Is anyone worried like me that the rewrite will take months to bed in and debug? Presumably it cannot be a full rewrite or they would have to junk all the accumulated training by the neural networks. Why do people think the transition will be seamless?
In terms of ML (machine learning) models, training is always thrown away between new models. The way ML works to train a model is a load of input is provided to the system, and it then goes through a very fancy random number generator, finally there's an output. The output is then checked to ensure it identified the input correctly. For example if you put a photo of '3' into the model, did '3' come out? If it didn't the numbers in the middle are adjusted in a somewhat intelligent, yet also somewhat random way until the model starts to consistently say '3'.
Once this process is complete, the model is 'trained' and will be deployed out in the field to categorise real things. What will happen is a different input (photo) will be encountered and a '3' is interpreted as a '4' and so the model will need to be re-trained. This means basically starting from the beginning again, with some tweaks to both the training data (pre-defined input with known desired outputs) as well as how the numbers are calculated and adjusted in the middle.
The problem with Tesla right now, is due to hardware constaints (HW2/2.5) they can't process enough data and models to do it 'properly'. So the system looks, approximately every 9ms, and almost entirely just by the front main camera, at the whole scene in front of the car. It then makes all judgement calls about if there's a hazard in front, if the car needs to steer left or right, accelerate, etc. Then 9ms later it looks again completely fresh and decides again what to do.
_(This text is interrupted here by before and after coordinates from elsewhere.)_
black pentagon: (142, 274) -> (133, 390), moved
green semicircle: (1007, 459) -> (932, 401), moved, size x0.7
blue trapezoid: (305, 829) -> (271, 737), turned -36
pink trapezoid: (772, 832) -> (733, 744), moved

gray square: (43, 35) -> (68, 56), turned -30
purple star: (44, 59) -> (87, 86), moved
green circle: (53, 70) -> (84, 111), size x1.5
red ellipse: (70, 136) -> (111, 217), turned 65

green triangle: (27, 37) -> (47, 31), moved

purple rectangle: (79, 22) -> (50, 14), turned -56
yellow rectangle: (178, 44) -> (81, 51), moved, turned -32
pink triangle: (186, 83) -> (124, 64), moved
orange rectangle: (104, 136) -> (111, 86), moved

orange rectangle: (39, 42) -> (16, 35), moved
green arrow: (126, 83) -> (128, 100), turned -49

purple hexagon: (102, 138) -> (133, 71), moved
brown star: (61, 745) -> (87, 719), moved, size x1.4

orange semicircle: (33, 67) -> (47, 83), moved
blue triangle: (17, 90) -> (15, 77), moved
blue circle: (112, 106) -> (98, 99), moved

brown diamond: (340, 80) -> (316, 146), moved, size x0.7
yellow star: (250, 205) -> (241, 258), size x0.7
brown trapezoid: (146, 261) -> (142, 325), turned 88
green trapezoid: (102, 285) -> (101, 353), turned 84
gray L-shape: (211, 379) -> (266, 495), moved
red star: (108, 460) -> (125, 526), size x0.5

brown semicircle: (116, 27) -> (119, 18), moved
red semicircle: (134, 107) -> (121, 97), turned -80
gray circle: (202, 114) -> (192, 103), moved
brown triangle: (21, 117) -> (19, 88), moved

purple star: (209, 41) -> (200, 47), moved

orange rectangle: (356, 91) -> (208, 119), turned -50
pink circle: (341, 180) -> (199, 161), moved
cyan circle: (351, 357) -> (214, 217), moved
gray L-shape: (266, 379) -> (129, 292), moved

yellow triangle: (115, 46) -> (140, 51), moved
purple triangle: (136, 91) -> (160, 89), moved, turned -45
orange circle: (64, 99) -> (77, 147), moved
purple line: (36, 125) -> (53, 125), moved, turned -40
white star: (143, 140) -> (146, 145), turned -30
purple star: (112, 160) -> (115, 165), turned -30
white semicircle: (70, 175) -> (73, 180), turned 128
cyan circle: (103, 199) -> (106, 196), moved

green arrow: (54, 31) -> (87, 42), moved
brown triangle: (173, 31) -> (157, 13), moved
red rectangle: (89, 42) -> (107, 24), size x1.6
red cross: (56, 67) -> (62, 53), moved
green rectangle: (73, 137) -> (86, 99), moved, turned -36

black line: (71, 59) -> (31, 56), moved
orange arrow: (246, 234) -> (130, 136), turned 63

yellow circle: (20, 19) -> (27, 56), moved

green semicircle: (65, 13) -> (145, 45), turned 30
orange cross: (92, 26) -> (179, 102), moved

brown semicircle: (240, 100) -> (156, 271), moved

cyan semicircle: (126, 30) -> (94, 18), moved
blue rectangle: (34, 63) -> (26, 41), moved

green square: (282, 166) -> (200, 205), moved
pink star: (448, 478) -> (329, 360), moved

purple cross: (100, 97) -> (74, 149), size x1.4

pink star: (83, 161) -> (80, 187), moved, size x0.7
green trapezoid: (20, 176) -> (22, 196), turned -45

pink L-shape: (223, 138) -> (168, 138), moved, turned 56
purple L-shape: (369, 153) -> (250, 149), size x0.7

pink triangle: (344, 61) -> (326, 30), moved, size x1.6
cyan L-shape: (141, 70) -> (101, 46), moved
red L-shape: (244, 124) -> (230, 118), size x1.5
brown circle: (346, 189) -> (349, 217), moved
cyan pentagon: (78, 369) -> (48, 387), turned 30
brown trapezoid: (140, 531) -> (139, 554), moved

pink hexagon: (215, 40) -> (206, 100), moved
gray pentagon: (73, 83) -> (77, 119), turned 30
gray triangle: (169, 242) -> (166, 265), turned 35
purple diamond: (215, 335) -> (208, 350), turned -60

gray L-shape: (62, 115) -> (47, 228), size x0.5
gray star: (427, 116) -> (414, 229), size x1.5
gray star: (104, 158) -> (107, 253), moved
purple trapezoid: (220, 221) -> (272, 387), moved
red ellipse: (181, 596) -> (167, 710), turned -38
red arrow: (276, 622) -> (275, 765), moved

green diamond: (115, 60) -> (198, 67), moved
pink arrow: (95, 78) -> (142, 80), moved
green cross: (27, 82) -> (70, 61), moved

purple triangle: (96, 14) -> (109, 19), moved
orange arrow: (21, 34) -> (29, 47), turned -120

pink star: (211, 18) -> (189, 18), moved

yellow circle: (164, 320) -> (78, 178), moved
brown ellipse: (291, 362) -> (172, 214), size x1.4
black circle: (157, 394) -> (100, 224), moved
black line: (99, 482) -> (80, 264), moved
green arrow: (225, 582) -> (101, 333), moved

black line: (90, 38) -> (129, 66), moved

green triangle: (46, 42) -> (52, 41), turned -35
Obviously looking at frames individually means it'll be both entirely reactive, and not smooth at all. So what Tesla have done is write loads and loads of code on top of the decisions / categorisations it makes to smooth them out. So 'emergency brake' becomes 'slow down the car with vigor' and 'hard left' becomes 'turn the wheel to the left more'.
The next version on the other hand is doing things how they should have been done to start with. First it looks at all the cameras so it has a
mostly 360 degree view. This means things won't suddenly disappear / appear in the field of view causing panic, except for when camera view is blocked by weather. Next, the model is no longer looking at each frame fresh, but it looks at the
progression of things. This means if an object suddenly appears it can see the movement of the object and whether it'll cross the car's path or is instead moving away or just fixed with the environment.
The other change is Tesla's internal development is significantly more robust than it was with AP2. AP2 to me looks like it was rushed because of a falling out with Mobileye. AP3 has a proper test suite where the inputs (video/radar) are played back and the system is verified that it does what it's meant to do.
Now, the end result is that yes, there will be some issues still sadly. New stuff is always less predictable than old stuff. But going forward after the release you shouldn't get anywhere near the number of regressions that you get now and it should just slowly improve as the edge cases are tested for explicitly. Of course in my opinion they still won't really get there without stereoscopic cameras and lidar but I'm not an expert. Also not providing basic cruise and adaptive cruise is shocking. The software is buggy, provide a basic fallback.